Some of the SkateTherapy students and instructors at Sugar Land Ice and Sports Center. Program Director B.L. Wylie is fourth from the right. The “Ice Cruiser” apparatus encircles the little skater in the front.
PHOTO - Courtesy Patrick J Otero

Annual Auction And Dinner Helps Buy Ice Time And Equipment For Skaters With Special Needs

It might be a chilly environment, but plenty of heartwarming moments will take place on Saturday, June 16 during the annual Benefit Auction and Dinner for the SkateTherapy program at the Sugar Land Ice and Sports Center. The weekly program teaches ice skating to special- needs children and young adults under the direction of B.L. Wylie, a lifetime skater and former national chairperson with the U.S. Figure Skating organization.

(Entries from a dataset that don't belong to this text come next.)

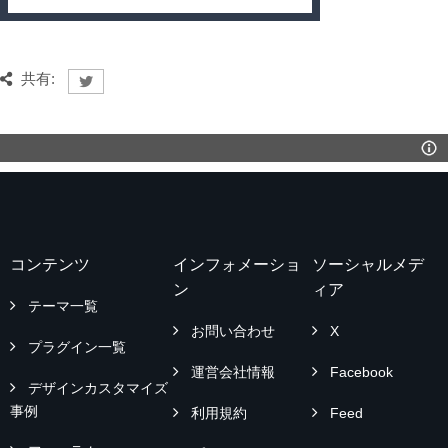
共有:
コンテンツ
インフォメーショ
ソーシャルメデ
ン
ィア
テーマ一覧
お問い合わせ
X
プラグイン一覧
運営会社情報
Facebook
デザインカスタマイズ
事例
利用規約
Feed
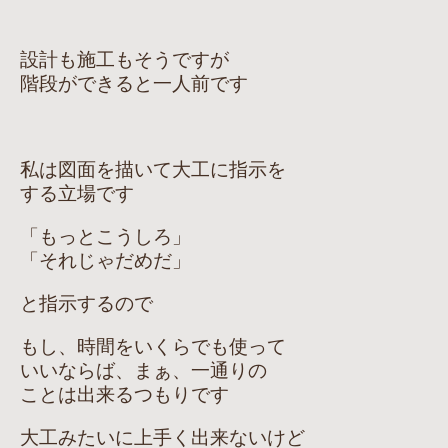
設計も施工もそうですが
階段ができると一人前です
私は図面を描いて大工に指示を
する立場です
「もっとこうしろ」
「それじゃだめだ」
と指示するので
もし、時間をいくらでも使って
いいならば、まぁ、一通りの
ことは出来るつもりです
大工みたいに上手く出来ないけど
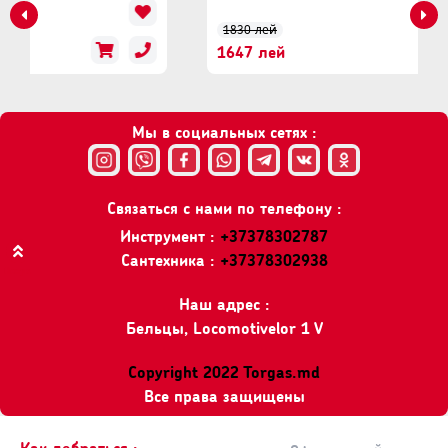
1830 лей
1647 лей
Мы в социальных сетях :
Связаться с нами по телефону :
Инструмент :
+37378302787
Сантехника :
+37378302938
Вверх
Наш адрес :
Бельцы, Locomotivelor 1 V
Copyright 2022 Torgas.md
Все права защищены
Как добраться :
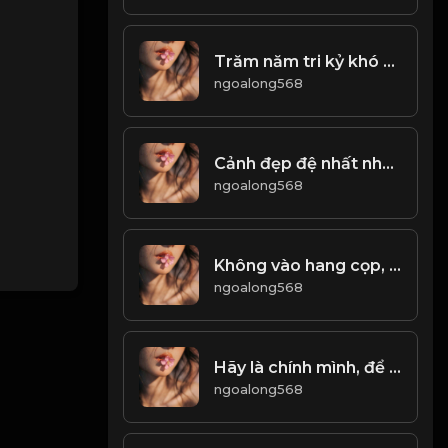
Trăm năm tri kỷ khó tìm tri âm khó gặp,bạn hiền khó quen Bất chợt mà chẳng bất ngờ,tưởng Là tình cờ,ai ngờ lại là phận duyên
ngoalong568
Cảnh đẹp đệ nhất nhân sinh. Hoa chưa nở hết, nguyệt chưa tròn vành! & Đạo
ngoalong568
Không vào hang cọp, sao bắt được cọp con! Đạo
ngoalong568
Hãy là chính mình, để yêu và ghét được tự do! & Đạo
ngoalong568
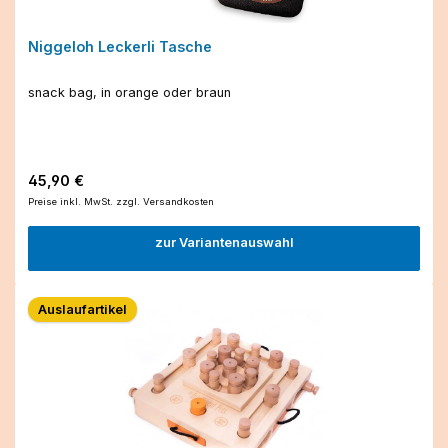
Niggeloh Leckerli Tasche
snack bag, in orange oder braun
Regulärer Preis:
45,90 €
Preise inkl. MwSt. zzgl. Versandkosten
zur Variantenauswahl
Auslaufartikel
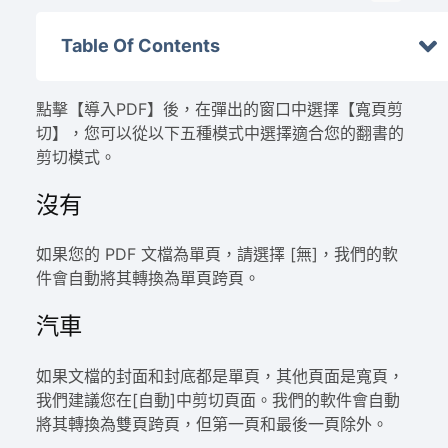
Table Of Contents
點擊【導入PDF】後，在彈出的窗口中選擇【寬頁剪
切】，您可以從以下五種模式中選擇適合您的翻書的
剪切模式。
沒有
如果您的 PDF 文檔為單頁，請選擇 [無]，我們的軟
件會自動將其轉換為單頁跨頁。
汽車
如果文檔的封面和封底都是單頁，其他頁面是寬頁，
我們建議您在[自動]中剪切頁面。我們的軟件會自動
將其轉換為雙頁跨頁，但第一頁和最後一頁除外。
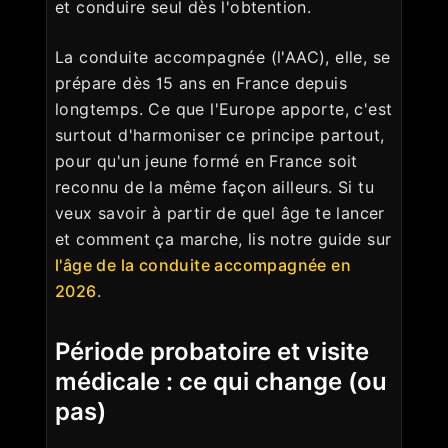
et conduire seul dès l'obtention.
La conduite accompagnée (l'AAC), elle, se
prépare dès 15 ans en France depuis
longtemps. Ce que l'Europe apporte, c'est
surtout d'harmoniser ce principe partout,
pour qu'un jeune formé en France soit
reconnu de la même façon ailleurs. Si tu
veux savoir à partir de quel âge te lancer
et comment ça marche, lis notre guide sur
l'âge de la conduite accompagnée en
2026
.
Période probatoire et visite
médicale : ce qui change (ou
pas)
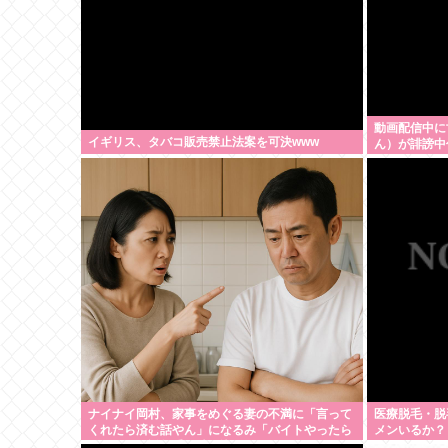
動画配信中に
イギリス、タバコ販売禁止法案を可決www
ん）が誹謗中
ナイナイ岡村、家事をめぐる妻の不満に「言って
医療脱毛・脱
くれたら済む話やん」になるみ「バイトやったら
メンいるか？
クビやで」説教受け黙り込む | バイトちゃうやろ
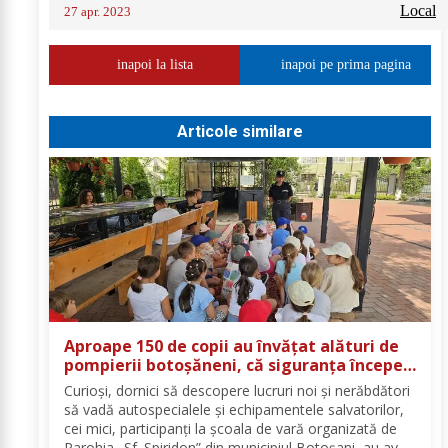
Local
27 apr. 2023
inapoi la lista
inapoi pe prima pagina
Articole similare
Aproape 150 de copii au învățat alături de
pompierii botoșăneni, că siguranța începe
cu un gest simplu
Curioși, dornici să descopere lucruri noi și nerăbdători
să vadă autospecialele și echipamentele salvatorilor,
cei mici, participanți la școala de vară organizată de
Parohia „Sf. Spiridon” din municipiul Botoșani, au avut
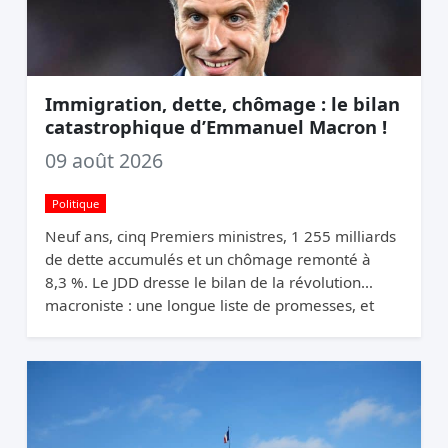
Immigration, dette, chômage : le bilan
catastrophique d’Emmanuel Macron !
09 août 2026
Politique
Neuf ans, cinq Premiers ministres, 1 255 milliards
de dette accumulés et un chômage remonté à
8,3 %. Le JDD dresse le bilan de la révolution
macroniste : une longue liste de promesses, et
une France qui n’a pas changé de trajectoire.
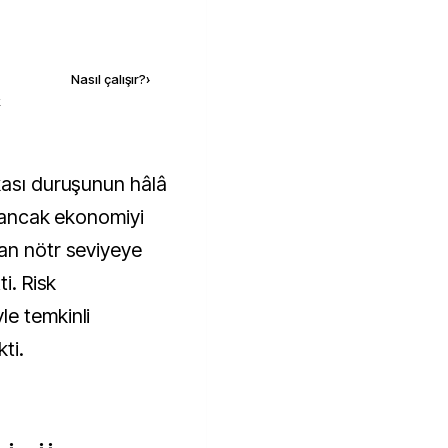
Kaynak ekle
Nasıl çalışır?
›
k
u ancak ekonomiyi
an nötr seviyeye
i. Risk
le temkinli
ti.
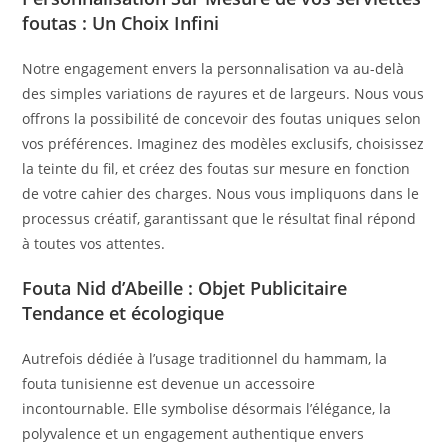
foutas : Un Choix Infini
Notre engagement envers la personnalisation va au-delà
des simples variations de rayures et de largeurs. Nous vous
offrons la possibilité de concevoir des foutas uniques selon
vos préférences. Imaginez des modèles exclusifs, choisissez
la teinte du fil, et créez des foutas sur mesure en fonction
de votre cahier des charges. Nous vous impliquons dans le
processus créatif, garantissant que le résultat final répond
à toutes vos attentes.
Fouta Nid d’Abeille : Objet Publicitaire
Tendance et écologique
Autrefois dédiée à l’usage traditionnel du hammam, la
fouta tunisienne est devenue un accessoire
incontournable. Elle symbolise désormais l’élégance, la
polyvalence et un engagement authentique envers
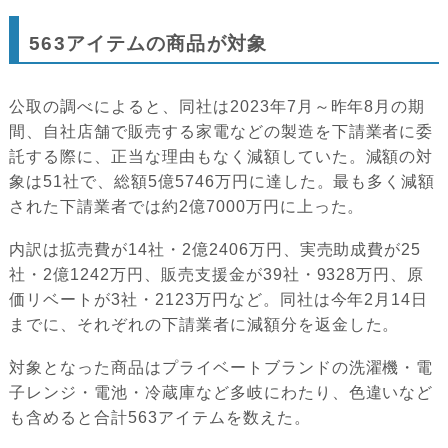
563アイテムの商品が対象
公取の調べによると、同社は2023年7月～昨年8月の期
間、自社店舗で販売する家電などの製造を下請業者に委
託する際に、正当な理由もなく減額していた。減額の対
象は51社で、総額5億5746万円に達した。最も多く減額
された下請業者では約2億7000万円に上った。
内訳は拡売費が14社・2億2406万円、実売助成費が25
社・2億1242万円、販売支援金が39社・9328万円、原
価リベートが3社・2123万円など。同社は今年2月14日
までに、それぞれの下請業者に減額分を返金した。
対象となった商品はプライベートブランドの洗濯機・電
子レンジ・電池・冷蔵庫など多岐にわたり、色違いなど
も含めると合計563アイテムを数えた。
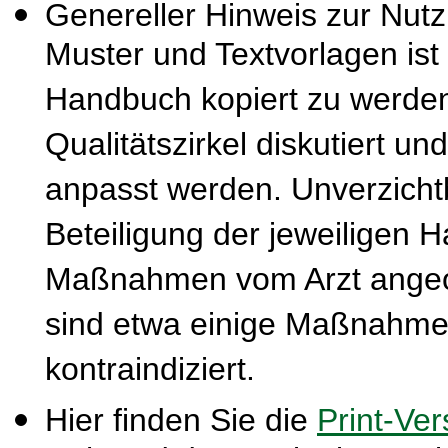
Genereller Hinweis zur Nut
Muster und Textvorlagen ist
Handbuch kopiert zu werden
Qualitätszirkel diskutiert u
anpasst werden. Unverzichtba
Beteiligung der jeweiligen 
Maßnahmen vom Arzt ange
sind etwa einige Maßnahmen
kontraindiziert.
Hier finden Sie die
Print-Ver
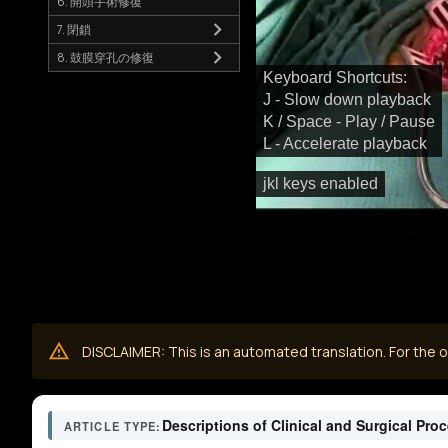
6. 開頭手術修復
7. 閉鎖
8. 鼓膜穿孔の修復
Keyboard Shortcuts:
J - Slow down playback
K / Space - Play / Pause
L - Accelerate playback
jkl keys enabled
DISCLAIMER: This is an automated translation. For the or
Descriptions of Clinical and Surgical Pro
ARTICLE TYPE:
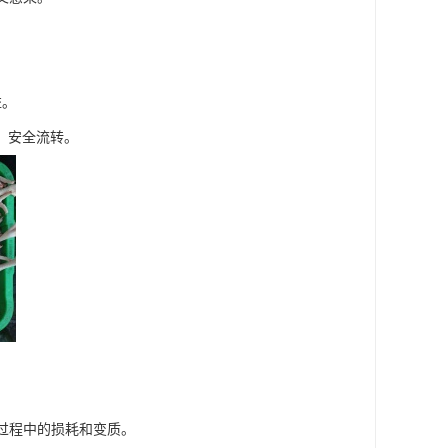
益。
、安全流转。
输过程中的损耗和变质。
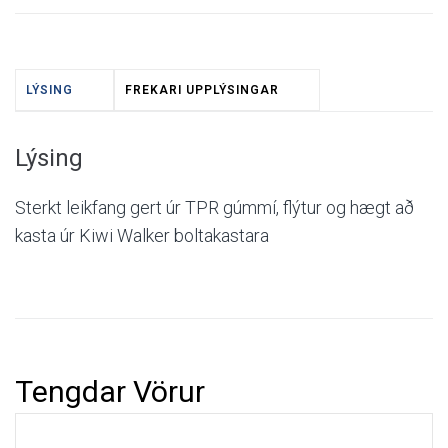
LÝSING
FREKARI UPPLÝSINGAR
Lýsing
Sterkt leikfang gert úr TPR gúmmí, flýtur og hægt að
kasta úr Kiwi Walker boltakastara
Tengdar Vörur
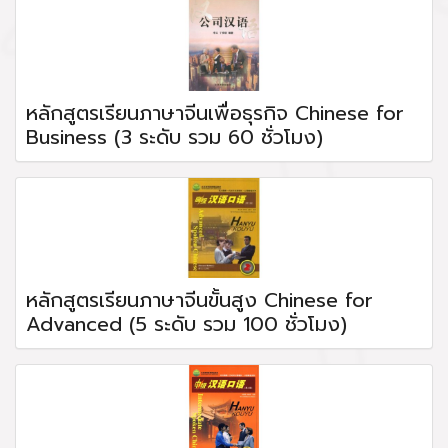
หลักสูตรเรียนภาษาจีนเพื่อธุรกิจ Chinese for
Business (3 ระดับ รวม 60 ชั่วโมง)
หลักสูตรเรียนภาษาจีนขั้นสูง Chinese for
Advanced (5 ระดับ รวม 100 ชั่วโมง)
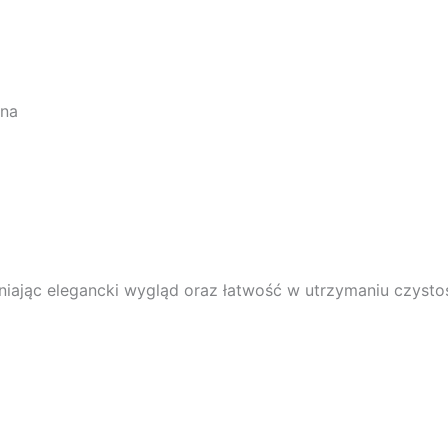
wna
iając elegancki wygląd oraz łatwość w utrzymaniu czystoś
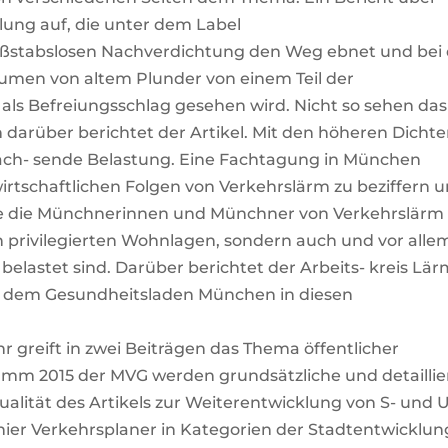
lung auf, die unter dem Label
ßstabslosen Nachverdichtung den Weg ebnet und bei 
umen von altem Plunder von einem Teil der
als Befreiungsschlag gesehen wird. Nicht so sehen das
h darüber berichtet der Artikel. Mit den höheren Dicht
wach- sende Belastung. Eine Fachtagung in München
irtschaftlichen Folgen von Verkehrslärm zu beziffern 
 wie die Münchnerinnen und Münchner von Verkehrslärm
n privilegierten Wohnlagen, sondern auch und vor alle
elastet sind. Darüber berichtet der Arbeits- kreis Lä
dem Gesundheitsladen München in diesen
r greift in zwei Beiträgen das Thema öffentlicher
mm 2015 der MVG werden grundsätzliche und detaillie
lität des Artikels zur Weiterentwicklung von S- und U
hier Verkehrsplaner in Kategorien der Stadtentwicklun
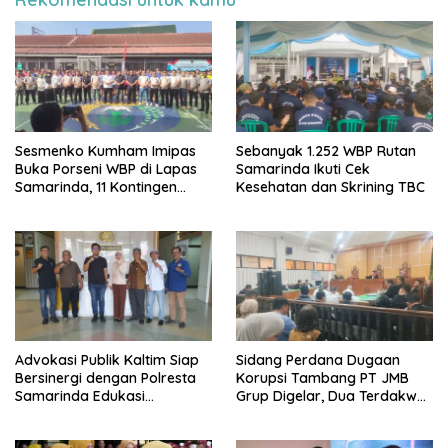
Sesmenko Kumham Imipas
Sebanyak 1.252 WBP Rutan
Buka Porseni WBP di Lapas
Samarinda Ikuti Cek
Samarinda, 11 Kontingen
Kesehatan dan Skrining TBC
Ramaikan HUT ke-81 RI
Advokasi Publik Kaltim Siap
Sidang Perdana Dugaan
Bersinergi dengan Polresta
Korupsi Tambang PT JMB
Samarinda Edukasi
Grup Digelar, Dua Terdakwa
Masyarakat soal
Ajukan Eksepsi
Penyampaian Aspirasi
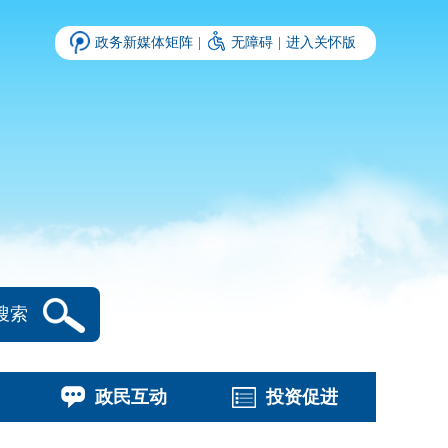
政务新媒体矩阵
|
无障碍
|
进入关怀版
搜索
政民互动
投资促进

The evening’s entertainment will include two sports-themed group skating performances by SkateTherapy students. Event proceeds will help buy ice time and help pay for personally fitted skates, helmets and gloves when families need the assistance. “As we grow, we’re looking to get more ice time so we could add another session,” says Wylie. “We don’t want to turn people down.”

Wylie’s SkateTherapy program began in 2010 after she had connected with Sugar Land businessman Jim O’Neill, who in 2008 founded STARskaters, a USOC Paralympic Sport Club. His club offers competitive sled hockey sessions for people who cannot walk every Saturday at Ice Skate USA at Memorial City Mall. Wylie joined a STARskaters party at the Sugar Land ice facility for The Arc of Fort Bend, a group that serves individuals with intellectual and developmental disabilities.

“We hit it off immediately,” Wylie recalls of meeting O’Neill, explaining that she had always wanted to do a skating program for disabled children. “Jim said, ‘I’m going to put you under our 501c3,’ ” so we are considered STARskaters Skate Therapy. It has worked beautifully. He does his thing at Memorial and we’re at Sugar Land.”

On Saturdays at the Sugar Land ice arena, there are typically 25 skaters in the beginners class from 9:30-10 a.m., with a more advanced class from 10-10:30. For a total of 58 students there are 59 volunteer instructors — well-trained high school students who already are talented figure skaters — offering a 1-to-1 instructor-to-student ratio.The advanced class also includes a beginning hockey program, taught by a number of active hockey players who play for a local league.

A large number of the current students are on the autism spectrum, but Wylie stresses that the program is open to all with special needs. Students have included those who are blind, have cerebral palsy or Down syndrome. The benefits to the skaters in the program are physical — improving strength and balance — and also social, as they interact with coaches and other students and work to overcome their fears, as well as setting and accomplishing goals.

SkateTherapy students can start at age 4. Wylie says some of the boys started when they were 8 and are now over 6 feet tall. She also noted that the skaters’ parents don’t leave during the lessons; they want to stay and enjoy watching their kids and sharing the camaraderie with other parents.

The instructors aren’t much older. “We start training them at age 12, and when they are ready — and some are very ready at 12 — we move them into total instruction,” Wylie says. Experts such as physicians, occupational and speech therapists, and psychologists come to an education seminar once a month to share specific techniques with the young instructors on how to communicate with their skaters and handle various situations.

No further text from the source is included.